Consequently, people reasonably presume that he neither has nor will cut BP any slack—indeed that he will not even deal with it justly. Were President Bush in office, the opposite presumptions would prevail, and rightly so.
But there are two other games of “what if?” that might be played and that are also instructive. What if ExxonMobil had been responsible for the oil spill? BP, as we are constantly reminded, no longer stands for “British Petroleum,” and some may remember that back in 2000 the company declared
that its new name of “BP” (as well as its suburst logo of green, yellow, and white) stood for “the new company’s aspirations: ‘better people, better products, big picture, beyond petroleum.’” In short, for at least a decade, BP has been the environmentalists favorite oil company, a fact little mentioned in recent days. Yes, it is now being reviled as an oil company, but its wider attitude and philosophy has not been subjected to vilification or indeed to scrutiny. Did corporate culture somehow have a role in the spill? ExxonMobil, by contrast, is the oil company environmentalists love to hate, not least because it has occasionally pushed back
on issues such as global warming. What if ExxonMobil has been responsible for the Deepwater Horizon spill? Well, just for starters, every remark the company had ever made doubting the virtues of wind and sun, or questioning the imminent apocalypse of global warming would be declared refuted. And every defender of our hydrocarbon economy who had ever taken a dime from ExxonMobil would be shunned as forever tainted.

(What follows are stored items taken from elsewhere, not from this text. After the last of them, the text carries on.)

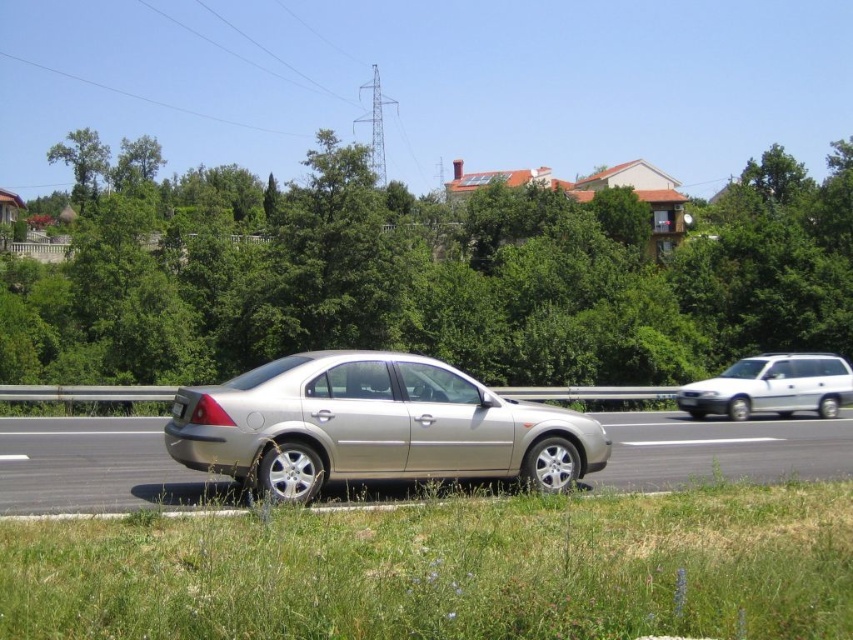 Is green grass at lower center thinner than white matte suv at right?

Yes, green grass at lower center is thinner than white matte suv at right.

This screenshot has height=640, width=853. Identify the location of green grass at lower center. (448, 570).

Does green leafy tree at center have a larger size compared to silver metallic car at center?

Indeed, green leafy tree at center has a larger size compared to silver metallic car at center.

Which is in front, point (102, 358) or point (24, 490)?

Point (24, 490) is more forward.

Measure the distance between point (795, 211) and camera.

48.61 meters

Find the location of a particular element. Image resolution: width=853 pixels, height=640 pixels. green leafy tree at center is located at coordinates (436, 280).

Can you confirm if satin silver car at center is positioned to the left of silver metallic car at center?

Indeed, satin silver car at center is positioned on the left side of silver metallic car at center.

In the scene shown: Can you confirm if satin silver car at center is positioned below silver metallic car at center?

No, satin silver car at center is not below silver metallic car at center.

Identify the location of satin silver car at center. This screenshot has width=853, height=640. (374, 426).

The third “what if” involves Tony Hayward. What if his predecesscor, John Browne, were still CEO of BP? What many people do not realize is that, so far as the media are concerned, Tony Hayward is playing the role of George W. Bush to Browne’s
Barack Obama. Browne, who came up through the finance side of British Petroleum, was CEO of BP from 1989 to 2007, and during his tenure, he devoted much of his efforts to (a) growth through merger rather than exploration, and (b) positioning BP as a “green” company. As the friend of Labour prime minister Tony Blair, Browne became Sir John Browne in 1998 and Baron Browne of Madingley in 2001. He kept homes in Cambridge, London, and Venice. And his fall from power was as close to heroic martyrdom as our contemporary culture acknowledges: he was outed by a homosexual lover whom he had met through the escort service “Suited and Booted.” Alas for Tony Hayward
: He is just a bourgeois geologist who rose through the exploration side of British Petroleum and now lives in Kent with his wife and children.